As for possible alterations or upgrades in the design, she said she would like if the app would show the “hotspots” in the area. Instead of waiting around in a place where there are few BU students, it could locate areas where there are many students getting picked up by a taxi or requesting for one.
“It’s a great way to save some extra cash because it’s basically carpooling,” said Rania Ezzo, a CAS sophomore.
Ezzo said she used the app once before to take a cab from her dorm in South Campus to Newbury Street. The app matched her with another girl from BU who was leaving from the South Campus area and headed in the same direction. She said the biggest challenge was figuring out how to split the fare.
“We both saved money because we split the cab, but the splitting of the cab is not actually built into the app and you have to work that out beforehand,” she said.
Ezzo said she would use the app again because taxi fare is often expensive.
“I would definitely be up for using it again, especially riding to and from the airport. I spend a lot of my money doing that,” she said. “It ranges from anywhere between $50 to $70.”
Ezzo said the app is convenient, but could also be a way to meet new people.
“Since [the app is] only for university students, I feel like it’s a lot safer than riding with some random stranger,” Ezzo said. “I feel like the idea is more for convenience, but you never really know where you’ll meet a friend.”
Other students, such as CAS sophomore Samantha Chasse, said they would rather save even more money by taking public transit Chasse said she takes the T and will continue to take the T, even if it is a longer ride.

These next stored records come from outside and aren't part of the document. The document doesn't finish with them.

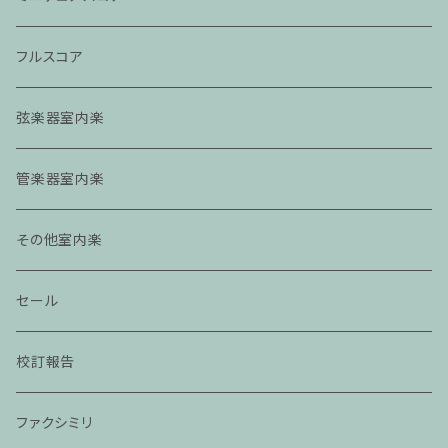
フルスコア
弦楽器室内楽
管楽器室内楽
その他室内楽
セール
校訂報告
ファクシミリ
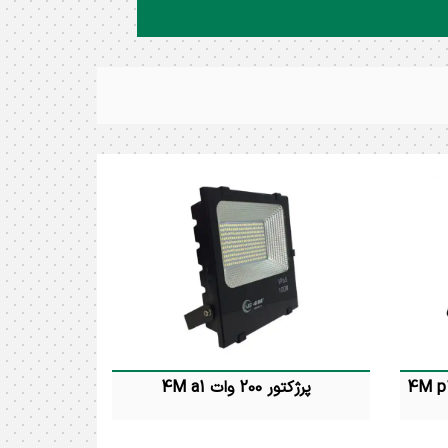
پرژکتور 200 وات 4M a1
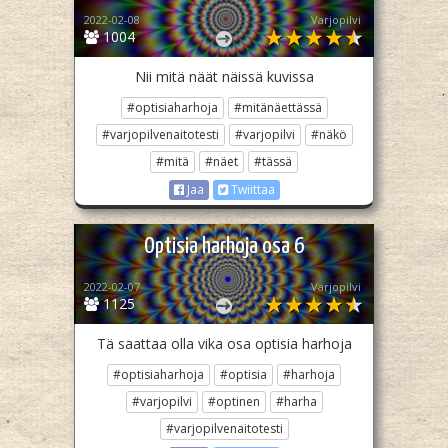
2022-02-08
Varjopilvi
1004
Nii mitä näät näissä kuvissa
#optisiaharhoja
#mitänäettässä
#varjopilvenaitotesti
#varjopilvi
#näkö
#mitä
#näet
#tässä
Jaa
Twiittaa
Optisia harhoja osa 6
2022-02-07
Varjopilvi
1125
Tä saattaa olla vika osa optisia harhoja
#optisiaharhoja
#optisia
#harhoja
#varjopilvi
#optinen
#harha
#varjopilvenaitotesti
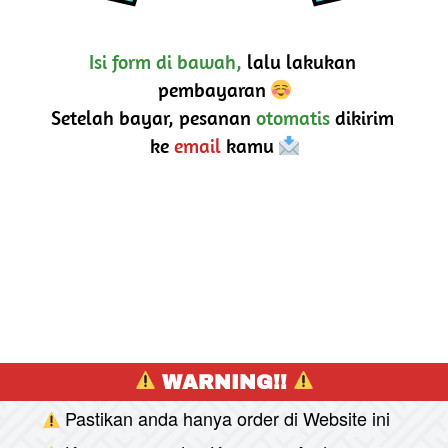
Isi form di bawah,
 lalu lakukan 
pembayaran 
Setelah bayar, pesanan 
otomatis
 dikirim 
ke 
email
 kamu 
 WARNING!! 
Pastikan anda hanya order di Website ini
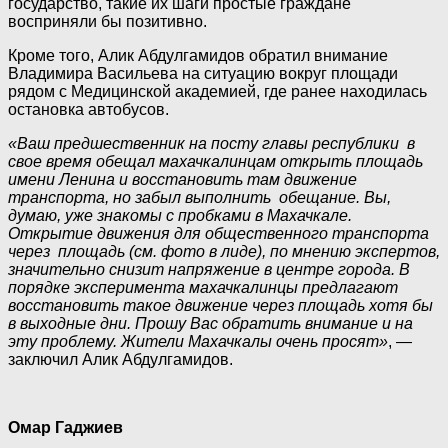
государство, такие их шаги простые граждане
восприняли бы позитивно.
Кроме того, Алик Абдулгамидов обратил внимание
Владимира Васильева на ситуацию вокруг площади
рядом с Медицинской академией, где ранее находилась
остановка автобусов.
«Ваш предшественник на посту главы республики в
свое время обещал махачкалинцам открыть площадь
имени Ленина и восстановить там движение
транспорта, но забыл выполнить обещание. Вы,
думаю, уже знакомы с пробками в Махачкале.
Открытие движения для общественного транспорта
через площадь (см. фото в лиде), по мнению экспертов,
значительно снизит напряжение в центре города. В
порядке эксперимента махачкалинцы предлагают
восстановить такое движение через площадь хотя бы
в выходные дни. Прошу Вас обратить внимание и на
эту проблему. Жители Махачкалы очень просят»
, —
заключил Алик Абдулгамидов.
Омар Гаджиев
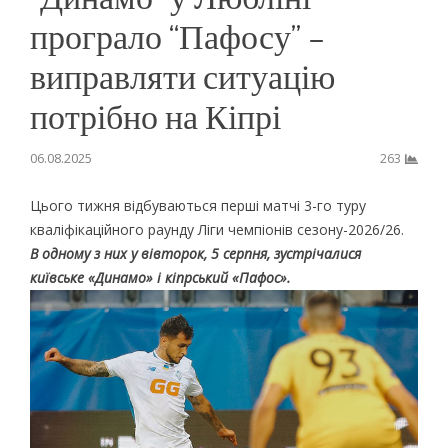
програло “Пафосу” –
виправляти ситуацію
потрібно на Кіпрі
06.08.2025
263
Цього тижня відбуваються перші матчі 3-го туру
кваліфікаційного раунду Ліги чемпіонів сезону-2026/26.
В одному з них у вівторок, 5 серпня, зустрічалися
київське «Динамо» і кіпрський «Пафос».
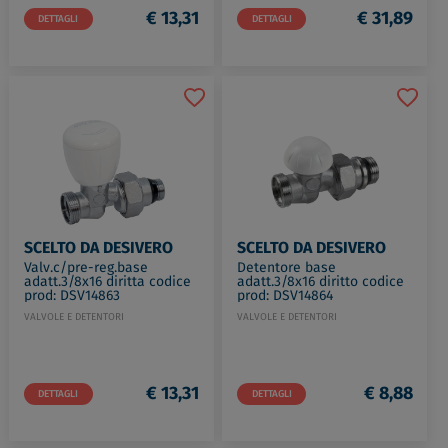
€ 13,31
€ 31,89
DETTAGLI
DETTAGLI
SCELTO DA DESIVERO
SCELTO DA DESIVERO
Valv.c/pre-reg.base
Detentore base
adatt.3/8x16 diritta codice
adatt.3/8x16 diritto codice
prod: DSV14863
prod: DSV14864
VALVOLE E DETENTORI
VALVOLE E DETENTORI
€ 13,31
€ 8,88
DETTAGLI
DETTAGLI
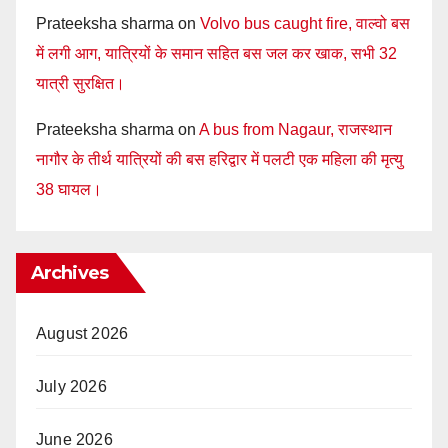
Prateeksha sharma
on
Volvo bus caught fire, वाल्वो बस
में लगी आग, यात्रियों के समान सहित बस जल कर खाक, सभी 32
यात्री सुरक्षित।
Prateeksha sharma
on
A bus from Nagaur, राजस्थान
नागौर के तीर्थ यात्रियों की बस हरिद्वार में पलटी एक महिला की मृत्यु
38 घायल।
Archives
August 2026
July 2026
June 2026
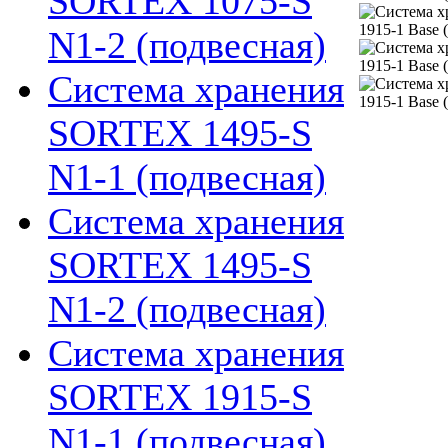
SORTEX 1075-S
N1-2 (подвесная)
Система хранения
SORTEX 1495-S
N1-1 (подвесная)
Система хранения
SORTEX 1495-S
N1-2 (подвесная)
Система хранения
SORTEX 1915-S
N1-1 (подвесная)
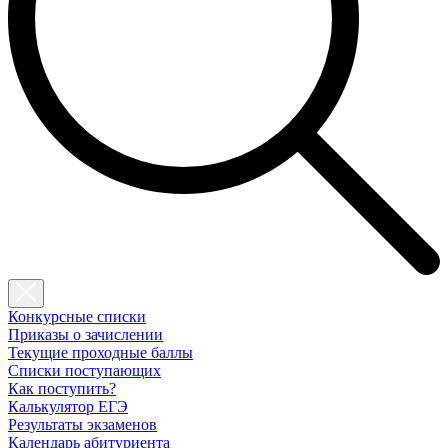
Конкурсные списки
Приказы о зачислении
Текущие проходные баллы
Списки поступающих
Как поступить?
Калькулятор ЕГЭ
Результаты экзаменов
Календарь абитуриента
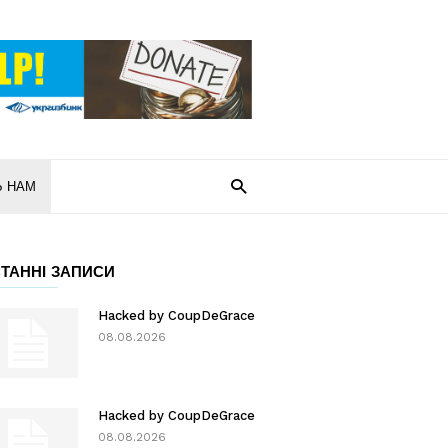
Ь НАМ
ТАННІ ЗАПИСИ
Hacked by CoupDeGrace
08.08.2026
Hacked by CoupDeGrace
08.08.2026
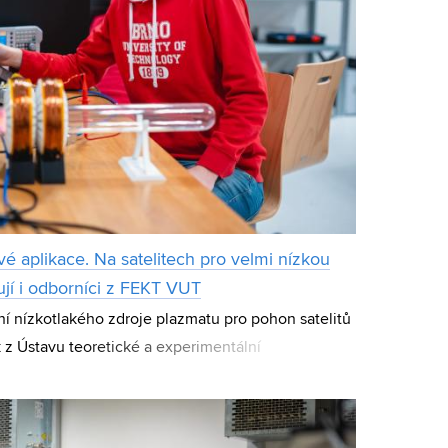
ové aplikace. Na satelitech pro velmi nízkou
jí i odborníci z FEKT VUT
ní nízkotlakého zdroje plazmatu pro pohon satelitů
k z Ústavu teoretické a experimentální
ojekt, na kterém se podílí i několik komerčn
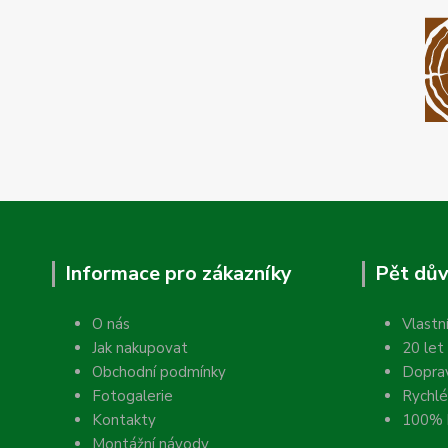
Informace pro zákazníky
Pět dův
O nás
Vlastn
Jak nakupovat
20 let
Obchodní podmínky
Dopra
Fotogalerie
Rychlé
Kontakty
100% k
Montážní návody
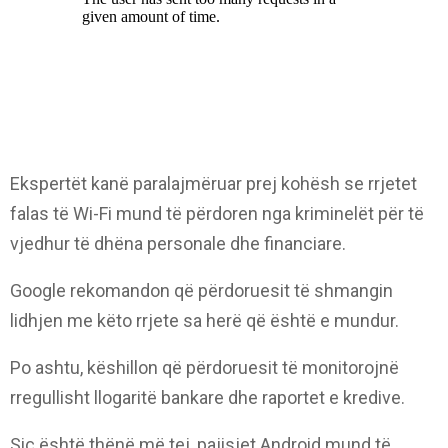
Ekspertët kanë paralajmëruar prej kohësh se rrjetet
falas të Wi-Fi mund të përdoren nga kriminelët për të
vjedhur të dhëna personale dhe financiare.
Google rekomandon që përdoruesit të shmangin
lidhjen me këto rrjete sa herë që është e mundur.
Po ashtu, këshillon që përdoruesit të monitorojnë
rregullisht llogaritë bankare dhe raportet e kredive.
Siç është thënë më tej, pajisjet Android mund të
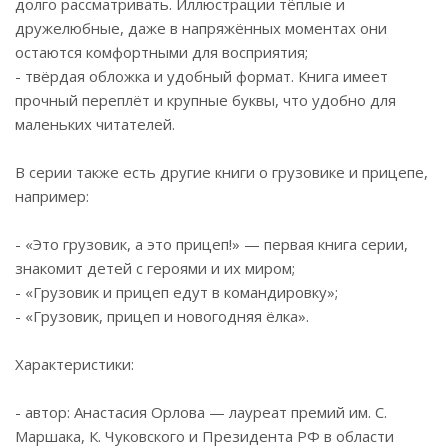
долго рассматривать. Иллюстрации тёплые и
дружелюбные, даже в напряжённых моментах они
остаются комфортными для восприятия;
- твёрдая обложка и удобный формат. Книга имеет
прочный переплёт и крупные буквы, что удобно для
маленьких читателей.
В серии также есть другие книги о грузовике и прицепе,
например:
- «Это грузовик, а это прицеп!» — первая книга серии,
знакомит детей с героями и их миром;
- «Грузовик и прицеп едут в командировку»;
- «Грузовик, прицеп и новогодняя ёлка».
Характеристики:
- автор: Анастасия Орлова — лауреат премий им. С.
Маршака, К. Чуковского и Президента РФ в области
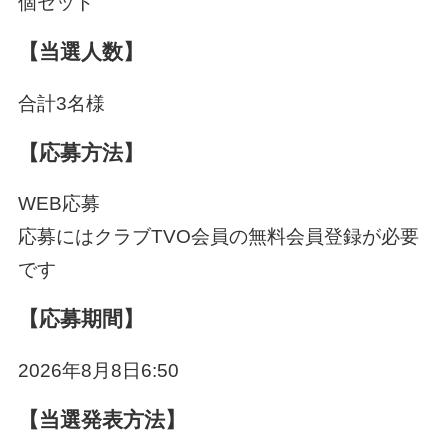
個セット
【当選人数】
合計3名様
【応募方法】
WEB応募
応募にはクラブTVO会員の無料会員登録が必要
です
【応募期間】
2026年8月8日6:50
【当選発表方法】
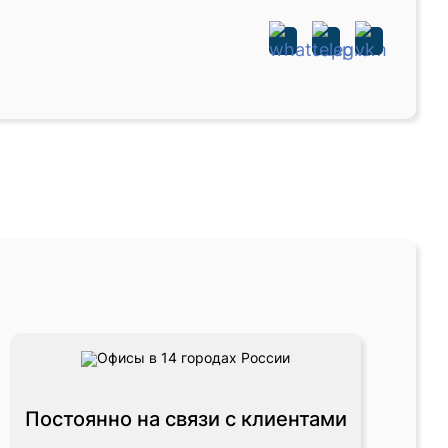
Постоянно на связи с клиентами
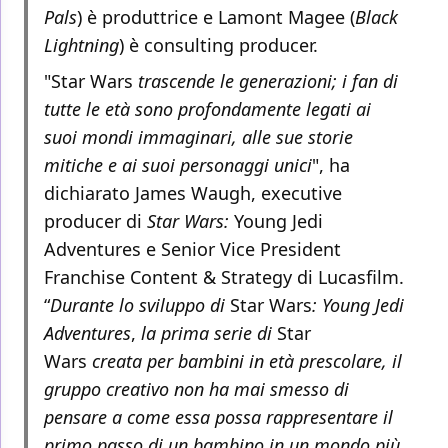
Pals
) è produttrice e Lamont Magee (
Black
Lightning
) è consulting producer.
"Star Wars
trascende le generazioni; i fan di
tutte le età sono profondamente legati ai
suoi mondi immaginari, alle sue storie
mitiche e ai suoi personaggi unici
", ha
dichiarato James Waugh, executive
producer di
Star Wars:
Young Jedi
Adventures e Senior Vice President
Franchise Content & Strategy di Lucasfilm.
“
Durante lo sviluppo di
Star Wars
: Young Jedi
Adventures
,
la prima serie di
Star
Wars
creata per bambini in età prescolare, il
gruppo creativo non ha mai smesso di
pensare a come essa possa rappresentare il
primo passo di un bambino in un mondo più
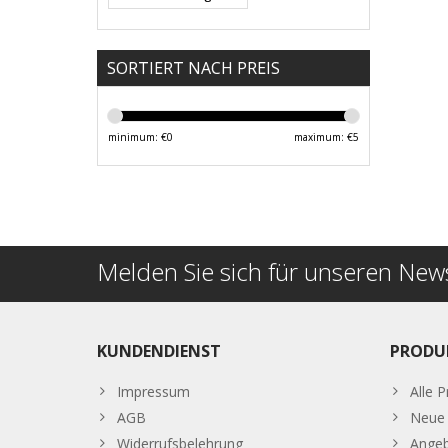
SORTIERT NACH PREIS
minimum: €
0
maximum: €
5
Melden Sie sich für unseren News
KUNDENDIENST
PRODU
Impressum
Alle 
AGB
Neue 
Widerrufsbelehrung
Ange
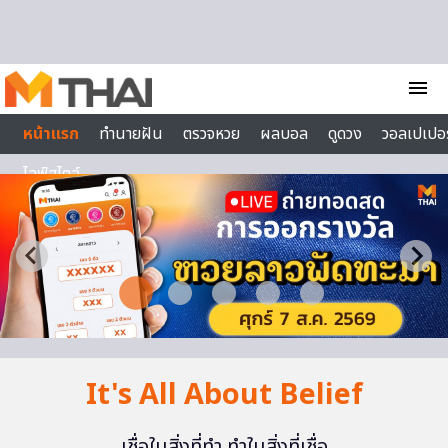
Skip to content
menu
หน้าแรก
ทำนายฝัน
ตรวจหวย
ผลบอล
ดูดวง
วอลเปเปอร
ไลฟ์สไตล์
It's All About Belief
เชื่อในสิ่งที่ทำ ทำในสิ่งที่เชื่อ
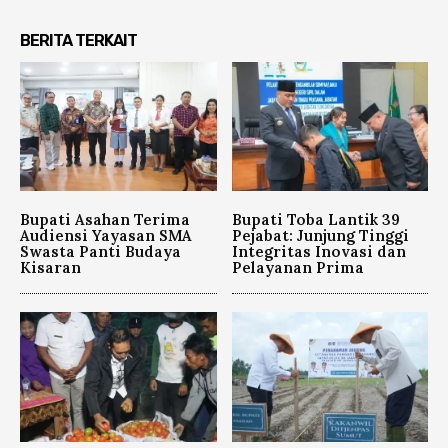
BERITA TERKAIT
Bupati Asahan Terima
Bupati Toba Lantik 39
Audiensi Yayasan SMA
Pejabat: Junjung Tinggi
Swasta Panti Budaya
Integritas Inovasi dan
Kisaran
Pelayanan Prima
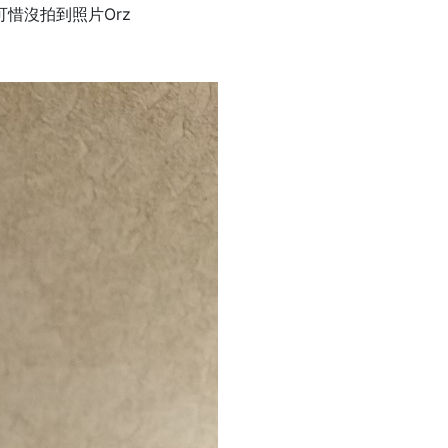
惜沒拍到照片Orz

Furthermore, she said scheduling with another student may be time-consuming and a hassle.
“Taking the T is still cheaper than a cab,” said Chasse. “Also, my concern is coordinating with the other person. What if the other person didn’t show up?”
Professional opinion for moving forward
SMG professor Kathy Kram, who specializes in organizational behavior, said she believes students will find this app valuable. However, she did express concerns regarding the safety when being matched with a stranger.
“If [the application] shows the gender, women can decide if they prefer to be matched up with another woman in order to be safe,” Kram said.
The three creators have no intention of charging for the app thus far, but Kram said if they decide to do so in the future, she advised them to conduct further market research, for example, of how often students take a taxi. That decision will have to depend on whether the students find it useful on a regular basis.
The young entrepreneurs are continuing to develop their product. Eagle is coding a function for the application with which students can book a taxi online. The project will expand to Harvard University, MIT, Northeastern University and all major universities in Boston within the next few weeks before students head out on their Spring break, Eagle said.